» **Records supplied**
◆ ◆ ◆

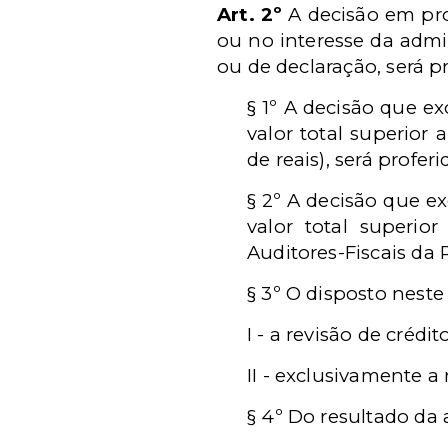
Art. 2º
A decisão em proc
ou no interesse da admi
ou de declaração, será pr
§ 1º A decisão que e
valor total superior
de reais), será profer
§ 2º A decisão que e
valor total superior
Auditores-Fiscais da R
§ 3º O disposto neste
I - a revisão de crédi
II - exclusivamente a
§ 4º Do resultado da 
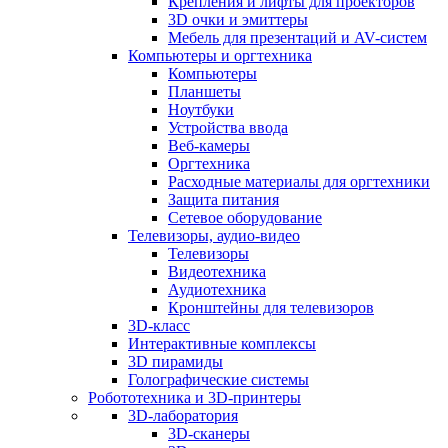
Крепления и лифты для проекторов
3D очки и эмиттеры
Мебель для презентаций и AV-систем
Компьютеры и оргтехника
Компьютеры
Планшеты
Ноутбуки
Устройства ввода
Веб-камеры
Оргтехника
Расходные материалы для оргтехники
Защита питания
Сетевое оборудование
Телевизоры, аудио-видео
Телевизоры
Видеотехника
Аудиотехника
Кронштейны для телевизоров
3D-класс
Интерактивные комплексы
3D пирамиды
Голографические системы
Робототехника и 3D-принтеры
3D-лаборатория
3D-сканеры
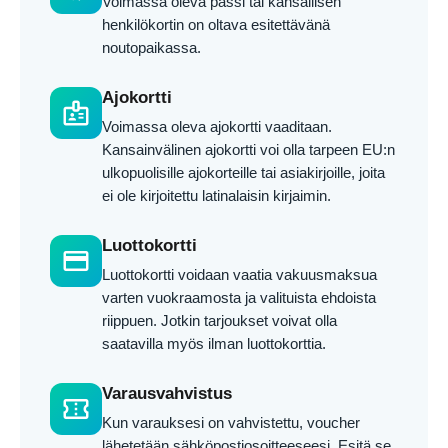
Voimassa oleva passi tai kansallisen
henkilökortin on oltava esitettävänä
noutopaikassa.
Ajokortti
badge
Voimassa oleva ajokortti vaaditaan.
Kansainvälinen ajokortti voi olla tarpeen EU:n
ulkopuolisille ajokorteille tai asiakirjoille, joita
ei ole kirjoitettu latinalaisin kirjaimin.
Luottokortti
credit_card
Luottokortti voidaan vaatia vakuusmaksua
varten vuokraamosta ja valituista ehdoista
riippuen. Jotkin tarjoukset voivat olla
saatavilla myös ilman luottokorttia.
Varausvahvistus
confirmation_number
Kun varauksesi on vahvistettu, voucher
lähetetään sähköpostiosoitteeseesi. Esitä se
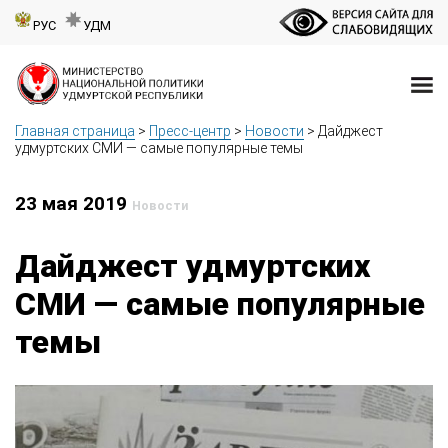
РУС
УДМ
Главная страница
>
Пресс-центр
>
Новости
>
Дайджест
удмуртских СМИ — самые популярные темы
23 мая 2019
Новости
Дайджест удмуртских
СМИ — самые популярные
темы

◆ ◆ ◆

» **Task directions**
Return the lines from the one that contains "Voimassa oleva passi tai kansallisen" through the final line of the listing above, inclusive. Transcribe them exactly and drop the pictures.

» **Answer space**
Voimassa oleva passi tai kansallisen
henkilökortin on oltava esitettävänä
noutopaikassa.
Ajokortti
badge
Voimassa oleva ajokortti vaaditaan.
Kansainvälinen ajokortti voi olla tarpeen EU:n
ulkopuolisille ajokorteille tai asiakirjoille, joita
ei ole kirjoitettu latinalaisin kirjaimin.
Luottokortti
credit_card
Luottokortti voidaan vaatia vakuusmaksua
varten vuokraamosta ja valituista ehdoista
riippuen. Jotkin tarjoukset voivat olla
saatavilla myös ilman luottokorttia.
Varausvahvistus
confirmation_number
Kun varauksesi on vahvistettu, voucher
lähetetään sähköpostiosoitteeseesi. Esitä se
РУС
УДМ
Главная страница
>
Пресс-центр
>
Новости
>
Дайджест
удмуртских СМИ — самые популярные темы
23 мая 2019
Новости
Дайджест удмуртских
СМИ — самые популярные
темы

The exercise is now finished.